Early on I played with the maps of the world. I’ve always been enamoured by maps and they access a different part of the creative brain and can sometimes help push through roadblocks. There were no maps to play with for the first draft of Sin Eater. When I found myself moving like molasses at one point, probably about 45K words deep, I did something I had never done before: I jumped ahead to a part of the novel I was really excited about writing. That enabled me to get productive again. Somehow, that helped me to figure out what was bogging me down. I went back to my impasse and the words started flowing again.
If you could visit any country at any point in history, where/when would you go, and why?
I’m a pretty big history nerd, so this is a tough question. It would be a toss-up between Florence, Italy at the height of the Renaissance and Rome during several eras of the Roman Empire, including the late Republic and early Imperial period. It would be hard to pick a specific year, though I would make sure I avoided various plagues, purges, and pogroms. I would most definitely steer clear of the years when Girolamo Savonarola held power over Florence. I couldn’t stomach watching Botticelli burn some of his paintings. I’d likely pass on Pompeii in 79AD as well.
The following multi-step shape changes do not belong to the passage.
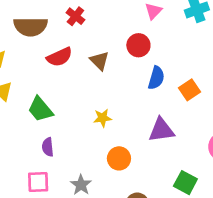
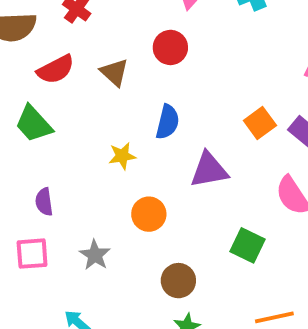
blue semicircle: (156, 78) -> (168, 122), moved
orange square: (189, 90) -> (260, 123), moved
green trapezoid: (40, 109) -> (34, 124), moved

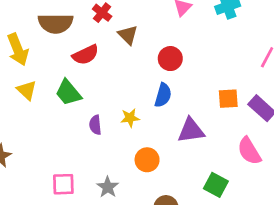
red circle: (170, 47) -> (170, 59), moved
brown triangle: (114, 72) -> (128, 35), moved
orange square: (260, 123) -> (228, 99), turned 30
purple semicircle: (44, 202) -> (95, 125), moved

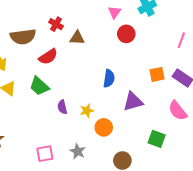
brown triangle: (128, 35) -> (77, 38), turned -35
red circle: (170, 59) -> (126, 34), moved
yellow star: (130, 118) -> (87, 111), moved

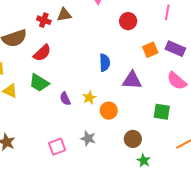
red circle: (126, 34) -> (128, 21), moved
brown triangle: (77, 38) -> (64, 15), moved
purple triangle: (133, 101) -> (132, 80), turned 30

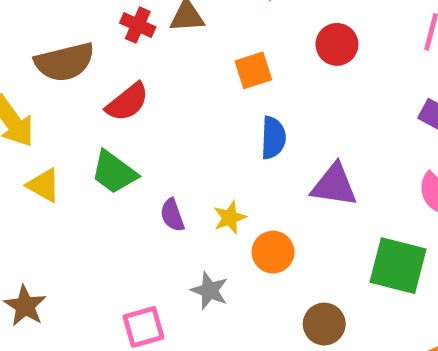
orange square: (150, 50) -> (253, 70), moved
green square: (162, 112) -> (398, 266), size x1.4
gray star: (88, 138) -> (210, 291), moved

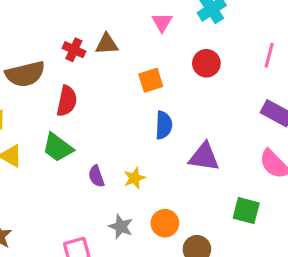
red semicircle: (127, 102) -> (67, 101), turned -40
orange circle: (273, 252) -> (165, 223), moved
green square: (398, 266) -> (246, 211), size x0.7

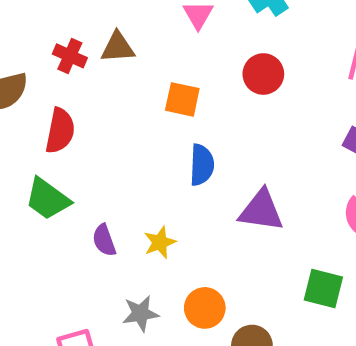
orange square: (151, 80) -> (182, 99), turned 30
gray star: (121, 227) -> (141, 313), turned -30

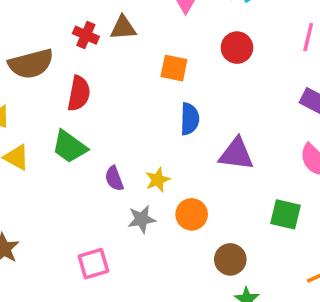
orange circle: (205, 308) -> (192, 214), moved
gray star: (141, 313) -> (142, 219), moved

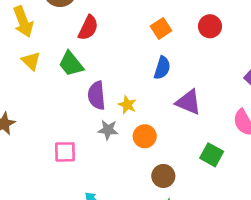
orange square: (174, 68) -> (161, 28), turned 30
purple semicircle: (114, 179) -> (97, 95), size x1.5
yellow star: (158, 180) -> (127, 105), turned 30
Tell us about a book that’s excellent, but underappreciated or obscure.
Roger Zelazny is most well-known for his Chronicles of Amber. But I love a little-known gem of his, a tiny barely-novel called Jack of Shadows. Amazing world-building in this thin tome. I really wish he had given us more than 218 pages of it.
Finally, would you be so kind as to dazzle us with an elevator pitch? Why should readers check out your work?
Sweet Jebus, I suck at elevator pitches. So I’m gonna take the coward’s way out and reprint a review of my first book, Aching God, written by Alec Hutson, author of The Crimson Queen and The Silver Sorceress. After seeing this, I wanted to read me. Thank you, Alec!
“Oh my, yes. What a terrific read. I really hope Mike Shel’s Aching God is a harbinger of where the fantasy genre is headed. Not childish or simplistic, but also not gory, dull, dreary grimdark. Well-crafted fantasy for adults that presents a complex, interesting story in a faceted world (with some grayness), yet manages to elicit a sense of wonder in the reader. The character of Auric – solid, grounded, flawed, but a good man – is a welcome respite from an endless parade of anti-heroes. And I love that Mr. Shel managed to craft a realistic fantasy world about that most beloved of fantasy tropes – delving into forgotten ruins in search of ancient treasures. This is the novel that kids who played D&D 20 years ago deserve. Greatly enjoyed.”
That’s a brilliant review! Thanks again for joining us, Mike, and good luck writing book three!
Mike Shel is the author of the Iconoclasts trilogy. Books one and two, ACHING GOD and SIN EATER, are available now.